Yosef n’est toutefois pas revenu sur la menace émise lors d’une conférence hebdomadaire, le 8 mars, lorsqu’il a déclaré que « si on nous force à entrer dans l’armée, nous partirons tous à l’étranger. Nous achèterons un aller-simple… Nous irons là-bas ».
« Tous ces laïcs ne comprennent pas que sans kollelim et sans yeshivot, l’armée ne réussira pas », avait-il ajouté, faisant référence aux institutions où les hommes religieux étudient les textes juifs – dans ce contexte, ils ne travaillent pas pour gagner leur vie et ils ne font pas leur service militaire au sein de Tsahal. « Les soldats ne réussissent que grâce à ceux qui apprennent les enseignements de la Torah », a-t-il poursuivi.
Ces propos ont été tenus alors que le gouvernement réfléchit à une nouvelle loi sur le service militaire, alors que la pénurie de personnel au sein de l’armée, dans un contexte de guerre contre le Hamas, a amené Tsahal à prolonger la période de service militaire obligatoire, à rappeler un plus grand nombre de réservistes et à élever l’âge de la retraite chez les militaires de carrière.
Yosef est le fils de feu le chef spirituel du Shas Ovadia Yosef et il a une influence majeure au sein de la faction, qui fait partie de la coalition du Premier ministre Benjamin Netanyahu.
Ses paroles lui ont valu les critiques des députés et de proches de soldats tombés au combat.
Le ministre du cabinet de guerre et président du parti HaMahane HaMamlahti, Benny Gantz, avait estimé que les paroles du grand-rabbin s’apparentaient « à un coup moral porté à l’État et à la société israélienne ».
« Tout le monde doit exercer ce droit sacré qui consiste à servir le pays et à se battre en son nom et en particulier en cette période difficile – nos frères ultra-orthodoxes y-compris », avait-il ajouté.
Le leader de l’opposition Yair Lapid, à la tête de la formation centriste Yesh Atid, avait indiqué que ces propos étaient « un scandale et une insulte proférée à l’encontre des soldats qui sacrifient leur vie en défendant le pays ».
Dans un communiqué, le parti d’extrême-droite Hatzionout HaDatit, au sein de la coalition, avait déploré ces paroles, affirmant : « Après 2 000 ans d’exil, nous ne quitterons jamais notre pays.

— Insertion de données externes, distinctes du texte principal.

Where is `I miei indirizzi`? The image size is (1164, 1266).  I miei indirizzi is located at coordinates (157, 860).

Une communauté qui est désireuse de payer de sa vie pour la Terre d’Israël n’abandonnera jamais, quelle que soit la situation. »
Le rabbin Tamir Granot, dont le fils Amitai a été tué par un missile anti-char sur la frontière avec le Liban, au mois d’octobre, avait fustigé Yosef. « Vous devez… monter sur le mont Herzl pour présenter vos excuses à mon fils, étudiant en yeshiva et soldat », avait indiqué Grenot au cours d’un entretien accordé mercredi à Ynet, faisant référence au cimetière militaire.

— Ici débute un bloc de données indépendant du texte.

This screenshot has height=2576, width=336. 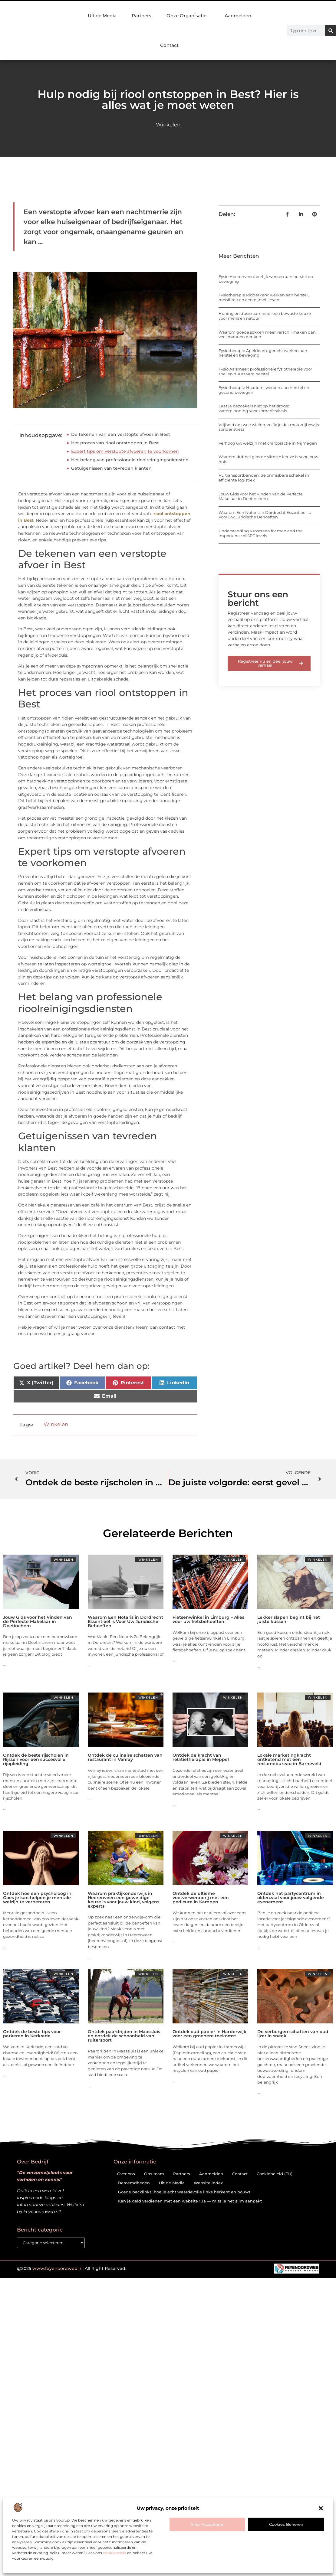 I want to click on [button], so click(x=321, y=2508).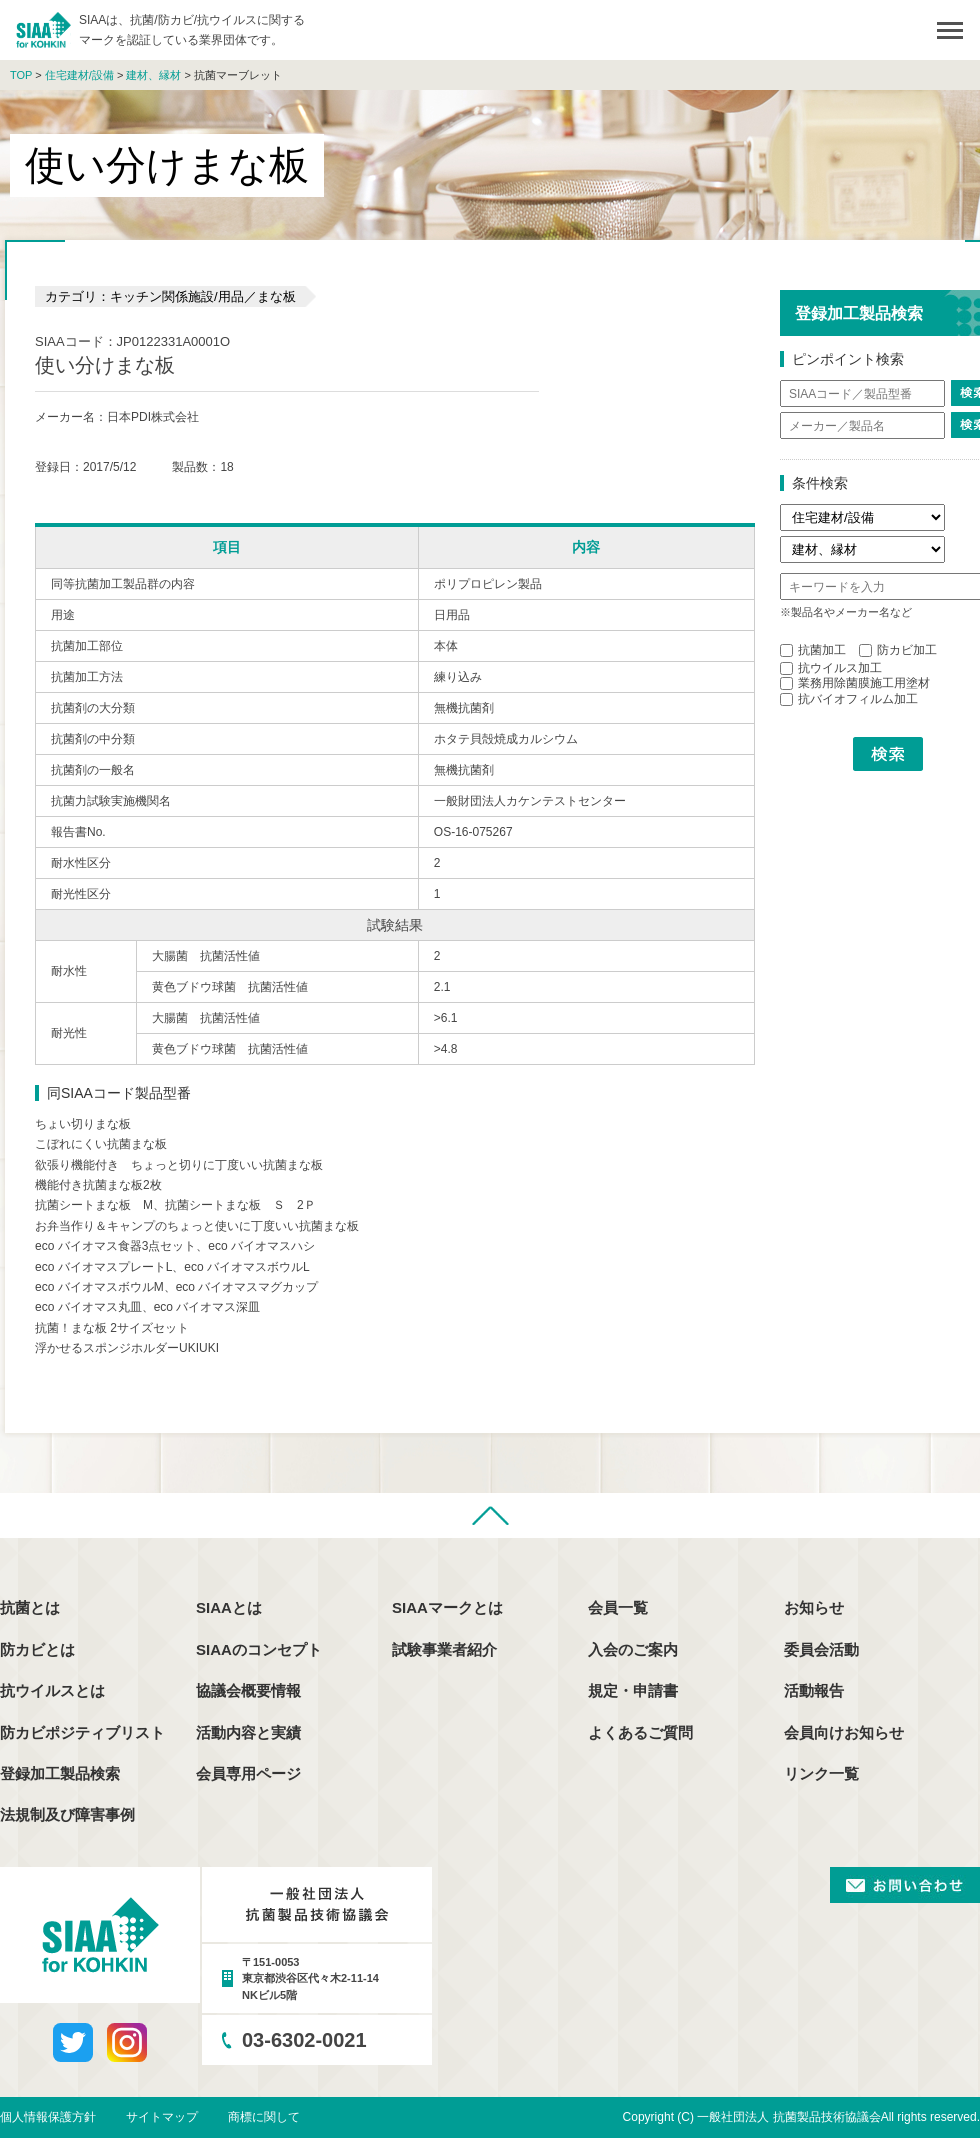 This screenshot has height=2138, width=980. What do you see at coordinates (79, 75) in the screenshot?
I see `住宅建材/設備` at bounding box center [79, 75].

Les gouvernements successifs de Netanyahu ont eu du mal à parvenir à un consensus sur la législation relative au service militaire pour les ultra-orthodoxes, depuis une décision de la Haute Cour de 2017 qui a statué que les exemptions générales de service militaire pour les étudiants ultra-orthodoxes de yeshiva étaient discriminatoires et inconstitutionnelles, tout en ordonnant à l’État de trouver une solution à la question.
L’administration des ressources humaines de l’armée a indiqué à une Commission de la Knesset, le mois dernier, que 66 000 jeunes hommes de cette catégorie de la société – celle qui se développe le plus rapidement au sein de la population – avaient profité d’une exemption, l’année dernière, ce qui serait un chiffre record dans toute l’histoire du pays. Environ 540 jeunes Haredim ont par ailleurs pris la décision de s’enrôler depuis le début de la guerre, a noté Tsahal.